WORK ITEM
The reply should contain every entry below exactly as written, with no images.

(Saved entries)
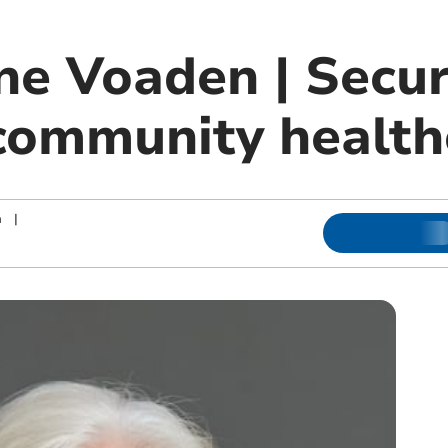
ne Voaden | Secur
 community health
n
|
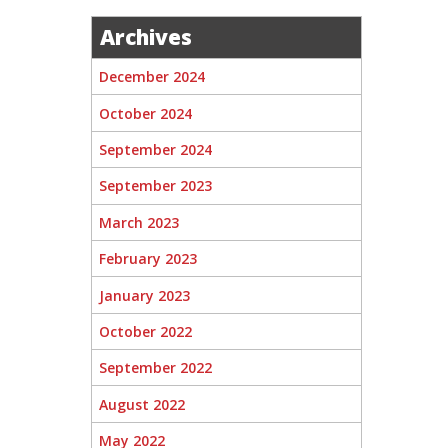
Archives
December 2024
October 2024
September 2024
September 2023
March 2023
February 2023
January 2023
October 2022
September 2022
August 2022
May 2022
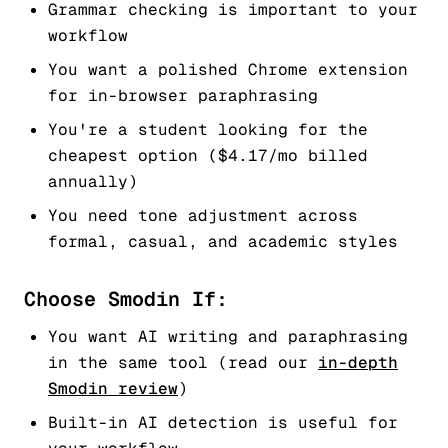
Grammar checking is important to your
workflow
You want a polished Chrome extension
for in-browser paraphrasing
You're a student looking for the
cheapest option ($4.17/mo billed
annually)
You need tone adjustment across
formal, casual, and academic styles
Choose Smodin If:
You want AI writing and paraphrasing
in the same tool (read our
in-depth
Smodin review
)
Built-in AI detection is useful for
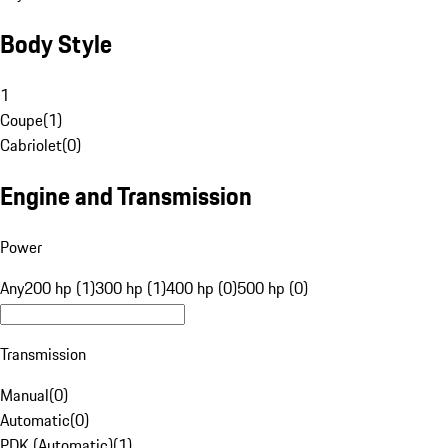
Body Style
1
Coupe
(
1
)
Cabriolet
(
0
)
Engine and Transmission
Power
Any
200 hp (1)
300 hp (1)
400 hp (0)
500 hp (0)
Transmission
Manual
(
0
)
Automatic
(
0
)
PDK (Automatic)
(
1
)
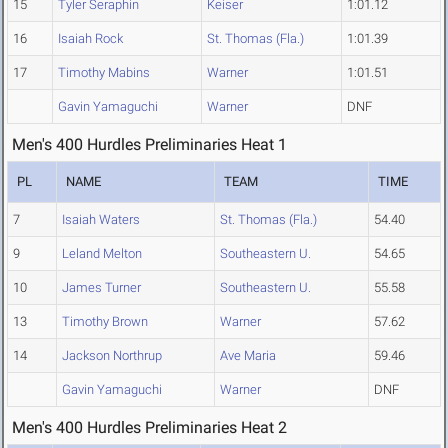
15
Tyler Seraphin
Keiser
1:01.12
16
Isaiah Rock
St. Thomas (Fla.)
1:01.39
17
Timothy Mabins
Warner
1:01.51
Gavin Yamaguchi
Warner
DNF
Men's 400 Hurdles Preliminaries Heat 1
PL
NAME
TEAM
TIME
7
Isaiah Waters
St. Thomas (Fla.)
54.40
9
Leland Melton
Southeastern U.
54.65
10
James Turner
Southeastern U.
55.58
13
Timothy Brown
Warner
57.62
14
Jackson Northrup
Ave Maria
59.46
Gavin Yamaguchi
Warner
DNF
Men's 400 Hurdles Preliminaries Heat 2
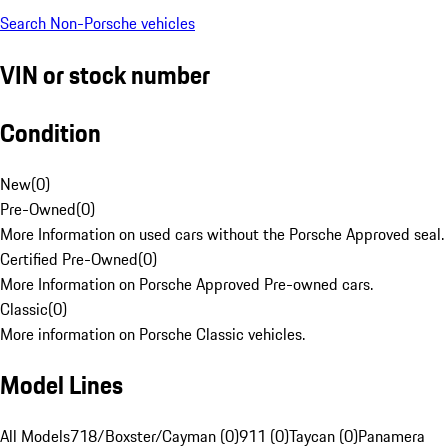
Search Non-Porsche vehicles
VIN or stock number
Condition
New
(
0
)
Pre-Owned
(
0
)
More Information on used cars without the Porsche Approved seal.
Certified Pre-Owned
(
0
)
More Information on Porsche Approved Pre-owned cars.
Classic
(
0
)
More information on Porsche Classic vehicles.
Model Lines
All Models
718/Boxster/Cayman (0)
911 (0)
Taycan (0)
Panamera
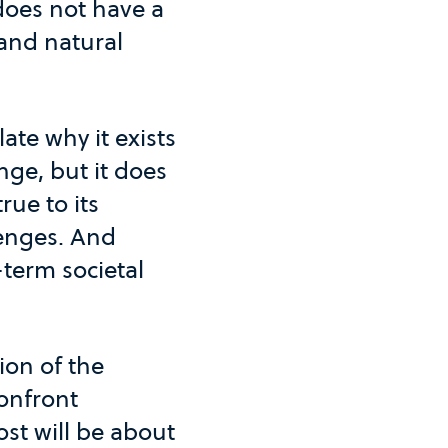
 does not have a
 and natural
ate why it exists
nge, but it does
ue to its
enges. And
-term societal
ion of the
confront
st will be about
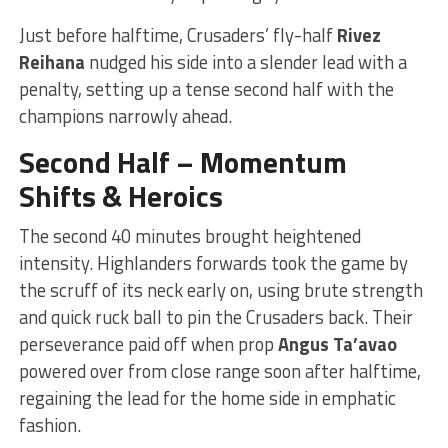
Just before halftime, Crusaders’ fly-half
Rivez
Reihana
nudged his side into a slender lead with a
penalty, setting up a tense second half with the
champions narrowly ahead.
Second Half – Momentum
Shifts & Heroics
The second 40 minutes brought heightened
intensity. Highlanders forwards took the game by
the scruff of its neck early on, using brute strength
and quick ruck ball to pin the Crusaders back. Their
perseverance paid off when prop
Angus Ta’avao
powered over from close range soon after halftime,
regaining the lead for the home side in emphatic
fashion.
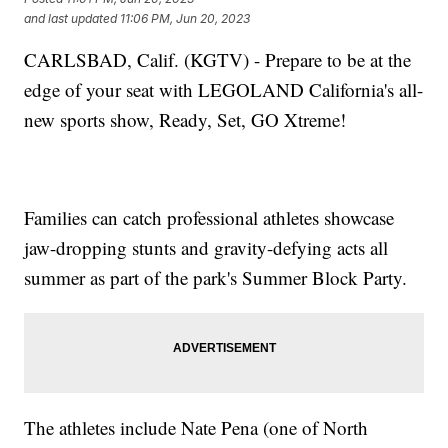
and last updated
11:06 PM, Jun 20, 2023
CARLSBAD, Calif. (KGTV) - Prepare to be at the
edge of your seat with LEGOLAND California's all-
new sports show, Ready, Set, GO Xtreme!
Families can catch professional athletes showcase
jaw-dropping stunts and gravity-defying acts all
summer as part of the park's Summer Block Party.
The athletes include Nate Pena (one of North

ANSWER TO THIS EXERCISE
ne Voaden | Secur
 community health
n
|
Archives
December 2024
October 2024
September 2024
September 2023
March 2023
February 2023
January 2023
October 2022
September 2022
August 2022
May 2022
Grammar checking is important to your
workflow
You want a polished Chrome extension
for in-browser paraphrasing
You're a student looking for the
cheapest option ($4.17/mo billed
annually)
You need tone adjustment across
formal, casual, and academic styles
Choose Smodin If:
You want AI writing and paraphrasing
in the same tool (read our
in-depth
Smodin review
)
Built-in AI detection is useful for
Body Style
1
Coupe
(
1
)
Cabriolet
(
0
)
Engine and Transmission
Power
Any
200 hp (1)
300 hp (1)
400 hp (0)
500 hp (0)
Transmission
Manual
(
0
)
Automatic
(
0
)
PDK (Automatic)
(
1
)
15
Tyler Seraphin
Keiser
1:01.12
16
Isaiah Rock
St. Thomas (Fla.)
1:01.39
17
Timothy Mabins
Warner
1:01.51
Gavin Yamaguchi
Warner
DNF
Men's 400 Hurdles Preliminaries Heat 1
PL
NAME
TEAM
TIME
7
Isaiah Waters
St. Thomas (Fla.)
54.40
9
Leland Melton
Southeastern U.
54.65
10
James Turner
Southeastern U.
55.58
13
Timothy Brown
Warner
57.62
14
Jackson Northrup
Ave Maria
59.46
Gavin Yamaguchi
Warner
DNF
Men's 400 Hurdles Preliminaries Heat 2
Search Non-Porsche vehicles
VIN or stock number
Condition
New
(
0
)
Pre-Owned
(
0
)
More Information on used cars without the Porsche Approved seal.
Certified Pre-Owned
(
0
)
More Information on Porsche Approved Pre-owned cars.
Classic
(
0
)
More information on Porsche Classic vehicles.
Model Lines
All Models
718/Boxster/Cayman (0)
911 (0)
Taycan (0)
Panamera
 does not have a
 and natural
ate why it exists
nge, but it does
ue to its
enges. And
-term societal
ion of the
confront
st will be about
Just before halftime, Crusaders’ fly-half
Rivez
Reihana
nudged his side into a slender lead with a
penalty, setting up a tense second half with the
champions narrowly ahead.
Second Half – Momentum
Shifts & Heroics
The second 40 minutes brought heightened
intensity. Highlanders forwards took the game by
the scruff of its neck early on, using brute strength
and quick ruck ball to pin the Crusaders back. Their
perseverance paid off when prop
Angus Ta’avao
powered over from close range soon after halftime,
regaining the lead for the home side in emphatic
fashion.
and last updated
11:06 PM, Jun 20, 2023
CARLSBAD, Calif. (KGTV) - Prepare to be at the
edge of your seat with LEGOLAND California's all-
new sports show, Ready, Set, GO Xtreme!
Families can catch professional athletes showcase
jaw-dropping stunts and gravity-defying acts all
summer as part of the park's Summer Block Party.
The athletes include Nate Pena (one of North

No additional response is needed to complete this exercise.